This repository contains trained reference sets that can be used with the Ribosomal Database Project classifier (Wang et al., 2007) to taxonomically assign vertebrate 12S mitochondrial gene sequences. The latest releases can be downloaded from https://github.com/terrimporter/12SvertebrateClassifier/releases
This classifier is suitable for classifying vertebrate 12S mitochondrial gene sequences to species rank. Reference sequences were obtained from the NCBI nucleotide [accessed July 2021] and MitoFish [accessed March 2020]. Taxonomy is based on the NCBI taxonomy database.

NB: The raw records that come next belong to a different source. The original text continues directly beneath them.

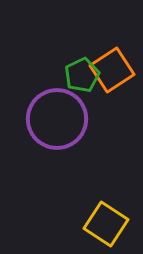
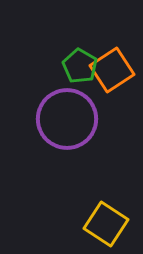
green pentagon: moved 2 px left, 9 px up; rotated 16 degrees counterclockwise
purple circle: moved 10 px right
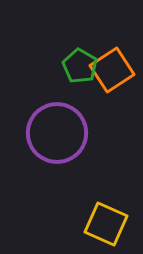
purple circle: moved 10 px left, 14 px down
yellow square: rotated 9 degrees counterclockwise
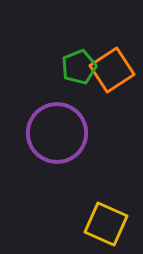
green pentagon: moved 1 px left, 1 px down; rotated 20 degrees clockwise
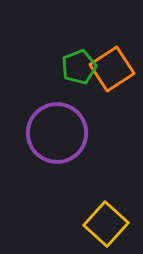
orange square: moved 1 px up
yellow square: rotated 18 degrees clockwise
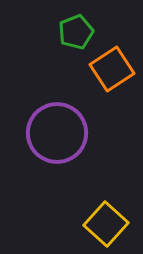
green pentagon: moved 3 px left, 35 px up
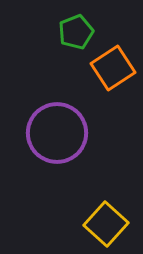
orange square: moved 1 px right, 1 px up
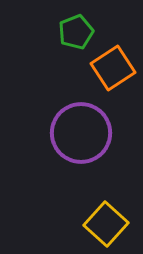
purple circle: moved 24 px right
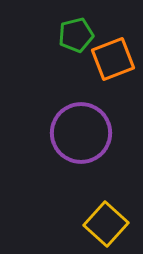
green pentagon: moved 3 px down; rotated 8 degrees clockwise
orange square: moved 9 px up; rotated 12 degrees clockwise
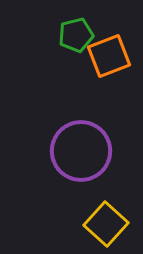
orange square: moved 4 px left, 3 px up
purple circle: moved 18 px down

You can cite this repository directly:
Teresita M. Porter. (2021). terrimporter/12SvertebrateClassifier: 12S Vertebrate Classifier v2.0.0. Zenodo. https://zenodo.org/badge/latestdoi/391459819
If you use a version of the classifier that contains sequences from MitoFish please also cite: Sato, Y., Miya, M., Fukunaga, T., Sado, T., Iwasaki, W., Kumar, S. (2018) MitoFish and MiFish Pipeline: A mitochondrial genome database of fish with an analysis pipeline for environmental DNA metabarcoding. Molecular Biology and Evolution, 35: 1553.

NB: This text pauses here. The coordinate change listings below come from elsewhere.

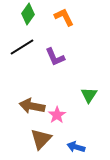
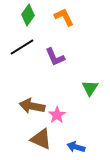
green diamond: moved 1 px down
green triangle: moved 1 px right, 7 px up
brown triangle: rotated 50 degrees counterclockwise
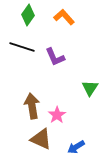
orange L-shape: rotated 15 degrees counterclockwise
black line: rotated 50 degrees clockwise
brown arrow: rotated 70 degrees clockwise
blue arrow: rotated 48 degrees counterclockwise
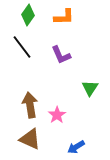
orange L-shape: rotated 130 degrees clockwise
black line: rotated 35 degrees clockwise
purple L-shape: moved 6 px right, 2 px up
brown arrow: moved 2 px left, 1 px up
brown triangle: moved 11 px left
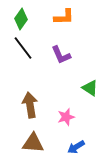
green diamond: moved 7 px left, 4 px down
black line: moved 1 px right, 1 px down
green triangle: rotated 30 degrees counterclockwise
pink star: moved 9 px right, 2 px down; rotated 18 degrees clockwise
brown triangle: moved 3 px right, 4 px down; rotated 20 degrees counterclockwise
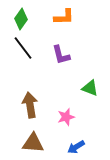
purple L-shape: rotated 10 degrees clockwise
green triangle: rotated 12 degrees counterclockwise
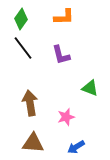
brown arrow: moved 2 px up
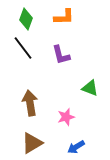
green diamond: moved 5 px right; rotated 15 degrees counterclockwise
brown triangle: moved 1 px left; rotated 35 degrees counterclockwise
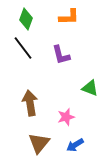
orange L-shape: moved 5 px right
brown triangle: moved 7 px right; rotated 20 degrees counterclockwise
blue arrow: moved 1 px left, 2 px up
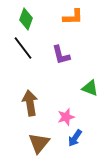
orange L-shape: moved 4 px right
blue arrow: moved 7 px up; rotated 24 degrees counterclockwise
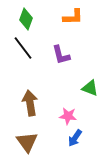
pink star: moved 2 px right, 1 px up; rotated 24 degrees clockwise
brown triangle: moved 12 px left, 1 px up; rotated 15 degrees counterclockwise
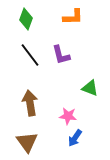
black line: moved 7 px right, 7 px down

If you use this reference set with the RDP classifier please also cite the naive Bayesian classification tool:
Wang et al. (2007) Naïve Bayesian classifier for rapid assignment of rRNA sequences into the new bacterial taxonomy. Applied and Environmental Microbiology, 73: 5261.

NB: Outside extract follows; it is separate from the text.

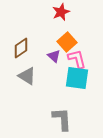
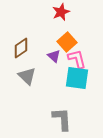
gray triangle: rotated 12 degrees clockwise
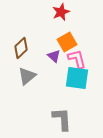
orange square: rotated 12 degrees clockwise
brown diamond: rotated 10 degrees counterclockwise
gray triangle: rotated 36 degrees clockwise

Decompress the tar.gz file:
$ tar -xvzf FileName.tar.gz
Use with the RDP classifier:
java -Xmx8g -jar /path/to/rdp_classifier_2.13/dist/classifier.jar classify -t /path/to/mydata_trained/rRNAClassifier.properties -o ClassifiedQueryFilename QueryFilename
This version was created from the NCBI nucleotide database [accessed March 9, 2023]. This version contains 3,706 reference sequences, 4,007 taxa in total including 1,868 species. Set was filtered only include sequences at least 500bp+, sequences with no ambiguous bases, and records with Linnean binomial species names. Non-vertebrate outgroup sequences were added. Sequences were checked for human and non-vertebrate contaminants. This version of the database only includes GenBank records from North America. For a reference set that includes global species, use v2.0.0.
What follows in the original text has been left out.